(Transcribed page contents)
┏━━

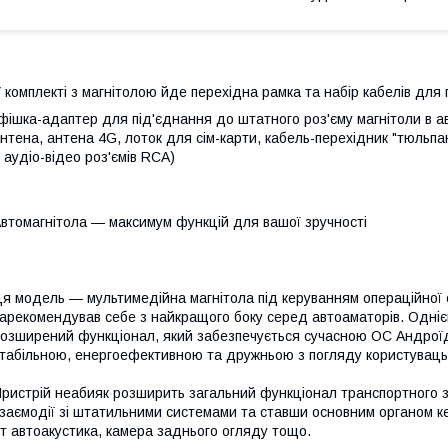
 комплекті з магнітолою йде перехідна рамка та набір кабелів для 
фішка-адаптер для під'єднання до штатного роз'єму магнітоли в ав
нтена, антена 4G, лоток для сім-карти, кабель-перехідник "тюльп
 аудіо-відео роз'ємів RCA)
втомагнітола — максимум функцій для вашої зручності
я модель — мультимедійна магнітола під керуванням операційної с
арекомендував себе з найкращого боку серед автоаматорів. Однією 
озширений функціонал, який забезпечується сучасною ОС Андроїд 
табільною, енергоефективною та дружньою з погляду користуваць
ристрій неабияк розширить загальний функціонал транспортного з
заємодії зі штатильними системами та ставши основним органом ке
т автоакустика, камера заднього огляду тощо.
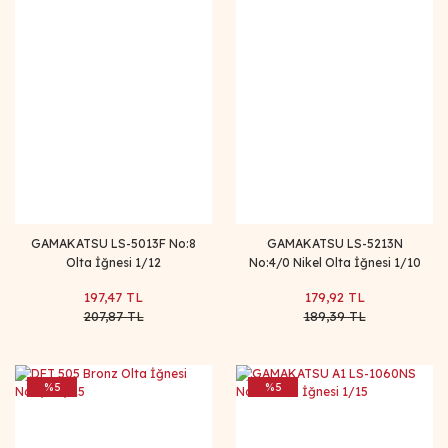
GAMAKATSU LS-5013F No:8
GAMAKATSU LS-5213N
Olta İğnesi 1/12
No:4/0 Nikel Olta İğnesi 1/10
197,47 TL
179,92 TL
207,87 TL
189,39 TL
%5
%5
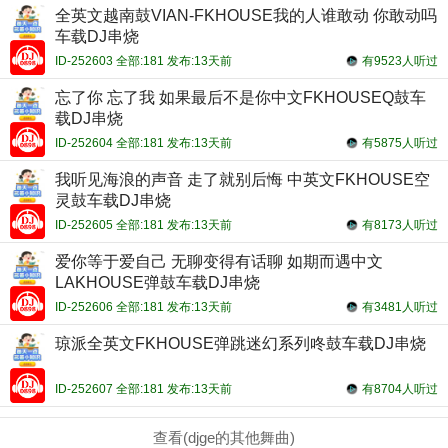
全英文越南鼓VIAN-FKHOUSE我的人谁敢动 你敢动吗
车载DJ串烧
ID-252603 全部:181 发布:13天前
有9523人听过
忘了你 忘了我 如果最后不是你中文FKHOUSEQ鼓车
载DJ串烧
ID-252604 全部:181 发布:13天前
有5875人听过
我听见海浪的声音 走了就别后悔 中英文FKHOUSE空
灵鼓车载DJ串烧
ID-252605 全部:181 发布:13天前
有8173人听过
爱你等于爱自己 无聊变得有话聊 如期而遇中文
LAKHOUSE弹鼓车载DJ串烧
ID-252606 全部:181 发布:13天前
有3481人听过
琼派全英文FKHOUSE弹跳迷幻系列咚鼓车载DJ串烧
ID-252607 全部:181 发布:13天前
有8704人听过
查看(djge的其他舞曲)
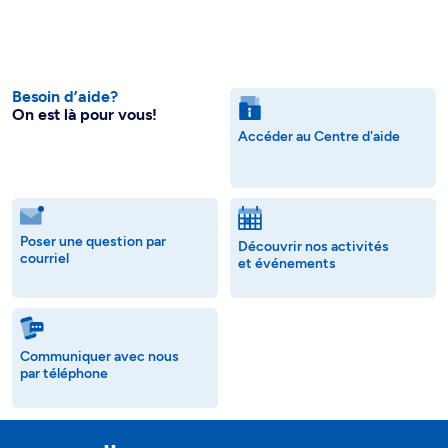
Besoin d’aide?
On est là pour vous!
Accéder au Centre d'aide
Poser une question par
Découvrir nos activités
courriel
et événements
Communiquer avec nous
par téléphone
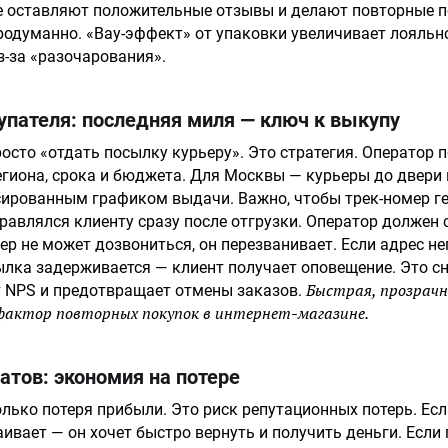
е оставляют положительные отзывы и делают повторные п
одуманно. «Вау-эффект» от упаковки увеличивает лояльн
з-за «разочарования».
упателя: последняя миля — ключ к выкупу
росто «отдать посылку курьеру». Это стратегия. Оператор 
егиона, срока и бюджета. Для Москвы — курьеры до двери 
сированным графиком выдачи. Важно, чтобы трек-номер г
равлялся клиенту сразу после отгрузки. Оператор должен 
ьер не может дозвониться, он перезванивает. Если адрес н
ылка задерживается — клиент получает оповещение. Это с
Быстрая, прозрачн
т NPS и предотвращает отмены заказов.
фактор повторных покупок в интернет-магазине.
атов: экономия на потере
олько потеря прибыли. Это риск репутационных потерь. Есл
раивает — он хочет быстро вернуть и получить деньги. Если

┗━━

*Activity*:
Transcribe every record above exactly as written, leaving out any pictures.

*Expected output*:
 комплекті з магнітолою йде перехідна рамка та набір кабелів для 
фішка-адаптер для під'єднання до штатного роз'єму магнітоли в ав
нтена, антена 4G, лоток для сім-карти, кабель-перехідник "тюльп
 аудіо-відео роз'ємів RCA)
втомагнітола — максимум функцій для вашої зручності
я модель — мультимедійна магнітола під керуванням операційної с
арекомендував себе з найкращого боку серед автоаматорів. Однією 
озширений функціонал, який забезпечується сучасною ОС Андроїд 
табільною, енергоефективною та дружньою з погляду користуваць
ристрій неабияк розширить загальний функціонал транспортного з
заємодії зі штатильними системами та ставши основним органом ке
т автоакустика, камера заднього огляду тощо.
GAMAKATSU LS-5013F No:8
GAMAKATSU LS-5213N
Olta İğnesi 1/12
No:4/0 Nikel Olta İğnesi 1/10
197,47 TL
179,92 TL
207,87 TL
189,39 TL
%5
%5
全英文越南鼓VIAN-FKHOUSE我的人谁敢动 你敢动吗
车载DJ串烧
ID-252603 全部:181 发布:13天前
有9523人听过
忘了你 忘了我 如果最后不是你中文FKHOUSEQ鼓车
载DJ串烧
ID-252604 全部:181 发布:13天前
有5875人听过
我听见海浪的声音 走了就别后悔 中英文FKHOUSE空
灵鼓车载DJ串烧
ID-252605 全部:181 发布:13天前
有8173人听过
爱你等于爱自己 无聊变得有话聊 如期而遇中文
LAKHOUSE弹鼓车载DJ串烧
ID-252606 全部:181 发布:13天前
有3481人听过
琼派全英文FKHOUSE弹跳迷幻系列咚鼓车载DJ串烧
ID-252607 全部:181 发布:13天前
有8704人听过
查看(djge的其他舞曲)
Besoin d’aide?
On est là pour vous!
Accéder au Centre d'aide
Poser une question par
Découvrir nos activités
courriel
et événements
Communiquer avec nous
par téléphone
е оставляют положительные отзывы и делают повторные п
одуманно. «Вау-эффект» от упаковки увеличивает лояльн
з-за «разочарования».
упателя: последняя миля — ключ к выкупу
росто «отдать посылку курьеру». Это стратегия. Оператор 
егиона, срока и бюджета. Для Москвы — курьеры до двери 
сированным графиком выдачи. Важно, чтобы трек-номер г
равлялся клиенту сразу после отгрузки. Оператор должен 
ьер не может дозвониться, он перезванивает. Если адрес н
ылка задерживается — клиент получает оповещение. Это с
Быстрая, прозрачн
т NPS и предотвращает отмены заказов.
фактор повторных покупок в интернет-магазине.
атов: экономия на потере
олько потеря прибыли. Это риск репутационных потерь. Есл
раивает — он хочет быстро вернуть и получить деньги. Если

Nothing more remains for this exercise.